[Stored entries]
»»

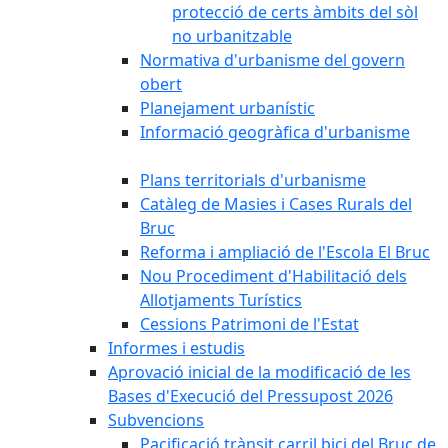
protecció de certs àmbits del sòl
no urbanitzable
Normativa d'urbanisme del govern
obert
Planejament urbanístic
Informació geogràfica d'urbanisme
Plans territorials d'urbanisme
Catàleg de Masies i Cases Rurals del
Bruc
Reforma i ampliació de l'Escola El Bruc
Nou Procediment d'Habilitació dels
Allotjaments Turístics
Cessions Patrimoni de l'Estat
Informes i estudis
Aprovació inicial de la modificació de les
Bases d'Execució del Pressupost 2026
Subvencions
Pacificació trànsit carril bici del Bruc de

««

### Exercise directions
A bare number is the whole answer: state how many lines in the data above contain "Bruc".

### Task solution
3